## Work instruction
Reproduce the listing word for word, leaving every picture behind.

#### Extracted material

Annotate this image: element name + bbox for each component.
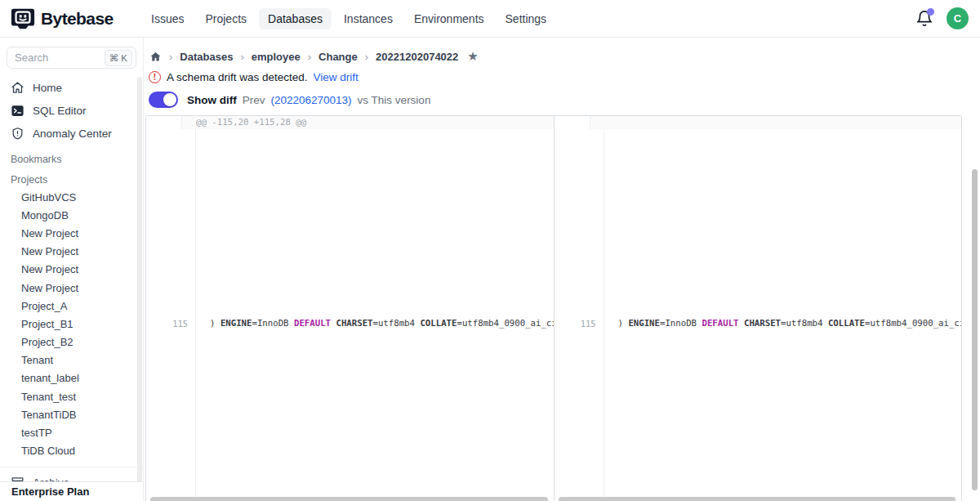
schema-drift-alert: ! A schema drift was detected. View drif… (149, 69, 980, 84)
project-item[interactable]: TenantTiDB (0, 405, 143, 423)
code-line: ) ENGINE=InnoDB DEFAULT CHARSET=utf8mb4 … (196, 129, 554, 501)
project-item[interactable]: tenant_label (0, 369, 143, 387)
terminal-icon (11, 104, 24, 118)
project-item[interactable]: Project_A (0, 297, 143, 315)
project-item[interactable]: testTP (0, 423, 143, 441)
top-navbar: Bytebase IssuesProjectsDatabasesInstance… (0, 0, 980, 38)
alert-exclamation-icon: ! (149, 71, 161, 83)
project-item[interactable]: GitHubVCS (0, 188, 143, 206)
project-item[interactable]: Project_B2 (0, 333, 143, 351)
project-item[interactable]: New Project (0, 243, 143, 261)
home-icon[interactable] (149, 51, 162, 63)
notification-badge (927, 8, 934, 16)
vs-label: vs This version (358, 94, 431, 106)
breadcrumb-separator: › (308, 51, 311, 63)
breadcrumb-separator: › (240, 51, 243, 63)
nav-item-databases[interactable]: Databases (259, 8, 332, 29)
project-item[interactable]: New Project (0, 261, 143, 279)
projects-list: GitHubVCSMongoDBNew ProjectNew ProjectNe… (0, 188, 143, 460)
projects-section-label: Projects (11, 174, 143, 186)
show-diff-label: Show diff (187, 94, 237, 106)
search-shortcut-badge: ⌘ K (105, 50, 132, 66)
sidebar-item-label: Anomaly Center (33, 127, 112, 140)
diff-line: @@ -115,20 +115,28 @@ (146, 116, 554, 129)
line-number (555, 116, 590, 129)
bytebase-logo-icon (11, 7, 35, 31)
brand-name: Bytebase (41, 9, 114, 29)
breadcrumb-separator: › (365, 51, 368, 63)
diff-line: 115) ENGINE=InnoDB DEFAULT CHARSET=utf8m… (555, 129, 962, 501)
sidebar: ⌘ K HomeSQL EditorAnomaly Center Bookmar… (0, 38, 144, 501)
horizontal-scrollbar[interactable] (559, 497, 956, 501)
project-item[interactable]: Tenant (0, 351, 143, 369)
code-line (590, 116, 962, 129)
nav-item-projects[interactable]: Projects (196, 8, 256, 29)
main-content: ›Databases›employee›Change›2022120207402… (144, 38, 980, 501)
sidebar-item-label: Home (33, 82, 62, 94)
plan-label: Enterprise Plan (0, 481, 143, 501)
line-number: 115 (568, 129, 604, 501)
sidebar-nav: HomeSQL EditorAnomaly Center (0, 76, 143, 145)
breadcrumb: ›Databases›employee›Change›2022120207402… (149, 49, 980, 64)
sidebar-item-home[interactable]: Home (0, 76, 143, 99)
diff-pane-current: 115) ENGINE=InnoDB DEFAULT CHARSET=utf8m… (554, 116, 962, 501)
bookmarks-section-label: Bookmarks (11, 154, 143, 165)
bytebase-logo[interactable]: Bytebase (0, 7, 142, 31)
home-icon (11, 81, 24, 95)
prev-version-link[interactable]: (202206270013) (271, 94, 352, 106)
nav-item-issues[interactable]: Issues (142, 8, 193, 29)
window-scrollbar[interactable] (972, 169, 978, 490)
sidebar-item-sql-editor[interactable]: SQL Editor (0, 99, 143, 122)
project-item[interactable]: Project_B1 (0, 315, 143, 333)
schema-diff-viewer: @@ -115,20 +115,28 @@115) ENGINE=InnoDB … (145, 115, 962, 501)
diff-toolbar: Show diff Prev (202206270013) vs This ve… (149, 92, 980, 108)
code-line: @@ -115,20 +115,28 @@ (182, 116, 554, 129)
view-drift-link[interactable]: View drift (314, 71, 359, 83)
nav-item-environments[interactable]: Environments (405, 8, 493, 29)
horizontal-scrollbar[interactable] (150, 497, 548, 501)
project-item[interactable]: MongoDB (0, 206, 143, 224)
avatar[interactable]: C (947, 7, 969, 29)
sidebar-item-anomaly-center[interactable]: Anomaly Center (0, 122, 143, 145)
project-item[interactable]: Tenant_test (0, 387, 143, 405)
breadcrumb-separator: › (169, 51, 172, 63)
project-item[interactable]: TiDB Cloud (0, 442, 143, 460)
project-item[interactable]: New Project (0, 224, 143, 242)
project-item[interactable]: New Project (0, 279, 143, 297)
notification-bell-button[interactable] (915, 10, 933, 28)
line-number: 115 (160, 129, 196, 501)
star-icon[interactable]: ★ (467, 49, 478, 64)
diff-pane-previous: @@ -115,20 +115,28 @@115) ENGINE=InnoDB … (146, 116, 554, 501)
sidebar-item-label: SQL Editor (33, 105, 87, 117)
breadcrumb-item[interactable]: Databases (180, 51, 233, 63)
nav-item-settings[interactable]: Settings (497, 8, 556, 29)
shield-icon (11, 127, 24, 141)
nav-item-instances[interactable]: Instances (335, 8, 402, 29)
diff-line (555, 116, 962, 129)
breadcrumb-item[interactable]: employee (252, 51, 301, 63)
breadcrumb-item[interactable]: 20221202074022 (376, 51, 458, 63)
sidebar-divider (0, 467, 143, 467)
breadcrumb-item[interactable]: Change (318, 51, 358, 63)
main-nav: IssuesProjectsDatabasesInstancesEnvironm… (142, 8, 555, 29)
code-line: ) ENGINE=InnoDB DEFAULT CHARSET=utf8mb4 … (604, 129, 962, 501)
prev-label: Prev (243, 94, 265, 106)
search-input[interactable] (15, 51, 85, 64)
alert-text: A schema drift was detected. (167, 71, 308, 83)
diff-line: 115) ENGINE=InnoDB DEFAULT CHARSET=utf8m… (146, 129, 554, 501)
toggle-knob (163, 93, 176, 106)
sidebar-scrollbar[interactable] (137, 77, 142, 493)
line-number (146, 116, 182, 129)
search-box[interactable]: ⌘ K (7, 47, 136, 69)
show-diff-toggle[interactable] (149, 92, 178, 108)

########

## Answer for the task
Annotate this image: element name + bbox for each component.
schema-drift-alert: ! A schema drift was detected. View drif… (149, 69, 980, 84)
project-item[interactable]: TenantTiDB (0, 405, 143, 423)
code-line: ) ENGINE=InnoDB DEFAULT CHARSET=utf8mb4 … (196, 129, 554, 501)
project-item[interactable]: tenant_label (0, 369, 143, 387)
terminal-icon (11, 104, 24, 118)
project-item[interactable]: Project_A (0, 297, 143, 315)
project-item[interactable]: testTP (0, 423, 143, 441)
top-navbar: Bytebase IssuesProjectsDatabasesInstance… (0, 0, 980, 38)
alert-exclamation-icon: ! (149, 71, 161, 83)
project-item[interactable]: GitHubVCS (0, 188, 143, 206)
project-item[interactable]: Project_B2 (0, 333, 143, 351)
project-item[interactable]: New Project (0, 243, 143, 261)
home-icon[interactable] (149, 51, 162, 63)
notification-badge (927, 8, 934, 16)
vs-label: vs This version (358, 94, 431, 106)
breadcrumb-separator: › (308, 51, 311, 63)
breadcrumb-separator: › (240, 51, 243, 63)
nav-item-databases[interactable]: Databases (259, 8, 332, 29)
project-item[interactable]: New Project (0, 261, 143, 279)
projects-list: GitHubVCSMongoDBNew ProjectNew ProjectNe… (0, 188, 143, 460)
projects-section-label: Projects (11, 174, 143, 186)
show-diff-label: Show diff (187, 94, 237, 106)
search-shortcut-badge: ⌘ K (105, 50, 132, 66)
sidebar-item-label: Anomaly Center (33, 127, 112, 140)
diff-line: @@ -115,20 +115,28 @@ (146, 116, 554, 129)
line-number (555, 116, 590, 129)
bytebase-logo-icon (11, 7, 35, 31)
brand-name: Bytebase (41, 9, 114, 29)
breadcrumb-separator: › (365, 51, 368, 63)
diff-line: 115) ENGINE=InnoDB DEFAULT CHARSET=utf8m… (555, 129, 962, 501)
sidebar: ⌘ K HomeSQL EditorAnomaly Center Bookmar… (0, 38, 144, 501)
horizontal-scrollbar[interactable] (559, 497, 956, 501)
project-item[interactable]: Tenant (0, 351, 143, 369)
code-line (590, 116, 962, 129)
nav-item-projects[interactable]: Projects (196, 8, 256, 29)
main-content: ›Databases›employee›Change›2022120207402… (144, 38, 980, 501)
sidebar-item-label: Home (33, 82, 62, 94)
plan-label: Enterprise Plan (0, 481, 143, 501)
line-number: 115 (568, 129, 604, 501)
sidebar-nav: HomeSQL EditorAnomaly Center (0, 76, 143, 145)
breadcrumb: ›Databases›employee›Change›2022120207402… (149, 49, 980, 64)
sidebar-item-home[interactable]: Home (0, 76, 143, 99)
diff-pane-current: 115) ENGINE=InnoDB DEFAULT CHARSET=utf8m… (554, 116, 962, 501)
bookmarks-section-label: Bookmarks (11, 154, 143, 165)
bytebase-logo[interactable]: Bytebase (0, 7, 142, 31)
home-icon (11, 81, 24, 95)
prev-version-link[interactable]: (202206270013) (271, 94, 352, 106)
nav-item-issues[interactable]: Issues (142, 8, 193, 29)
window-scrollbar[interactable] (972, 169, 978, 490)
sidebar-item-sql-editor[interactable]: SQL Editor (0, 99, 143, 122)
project-item[interactable]: Project_B1 (0, 315, 143, 333)
schema-diff-viewer: @@ -115,20 +115,28 @@115) ENGINE=InnoDB … (145, 115, 962, 501)
diff-toolbar: Show diff Prev (202206270013) vs This ve… (149, 92, 980, 108)
code-line: @@ -115,20 +115,28 @@ (182, 116, 554, 129)
view-drift-link[interactable]: View drift (314, 71, 359, 83)
nav-item-environments[interactable]: Environments (405, 8, 493, 29)
horizontal-scrollbar[interactable] (150, 497, 548, 501)
project-item[interactable]: MongoDB (0, 206, 143, 224)
avatar[interactable]: C (947, 7, 969, 29)
sidebar-item-anomaly-center[interactable]: Anomaly Center (0, 122, 143, 145)
project-item[interactable]: Tenant_test (0, 387, 143, 405)
breadcrumb-separator: › (169, 51, 172, 63)
project-item[interactable]: TiDB Cloud (0, 442, 143, 460)
project-item[interactable]: New Project (0, 224, 143, 242)
project-item[interactable]: New Project (0, 279, 143, 297)
notification-bell-button[interactable] (915, 10, 933, 28)
line-number: 115 (160, 129, 196, 501)
star-icon[interactable]: ★ (467, 49, 478, 64)
diff-pane-previous: @@ -115,20 +115,28 @@115) ENGINE=InnoDB … (146, 116, 554, 501)
sidebar-item-label: SQL Editor (33, 105, 87, 117)
breadcrumb-item[interactable]: Databases (180, 51, 233, 63)
nav-item-settings[interactable]: Settings (497, 8, 556, 29)
shield-icon (11, 127, 24, 141)
nav-item-instances[interactable]: Instances (335, 8, 402, 29)
diff-line (555, 116, 962, 129)
breadcrumb-item[interactable]: employee (252, 51, 301, 63)
breadcrumb-item[interactable]: 20221202074022 (376, 51, 458, 63)
sidebar-divider (0, 467, 143, 467)
breadcrumb-item[interactable]: Change (318, 51, 358, 63)
main-nav: IssuesProjectsDatabasesInstancesEnvironm… (142, 8, 555, 29)
code-line: ) ENGINE=InnoDB DEFAULT CHARSET=utf8mb4 … (604, 129, 962, 501)
prev-label: Prev (243, 94, 265, 106)
search-input[interactable] (15, 51, 85, 64)
alert-text: A schema drift was detected. (167, 71, 308, 83)
diff-line: 115) ENGINE=InnoDB DEFAULT CHARSET=utf8m… (146, 129, 554, 501)
toggle-knob (163, 93, 176, 106)
sidebar-scrollbar[interactable] (137, 77, 142, 493)
line-number (146, 116, 182, 129)
search-box[interactable]: ⌘ K (7, 47, 136, 69)
show-diff-toggle[interactable] (149, 92, 178, 108)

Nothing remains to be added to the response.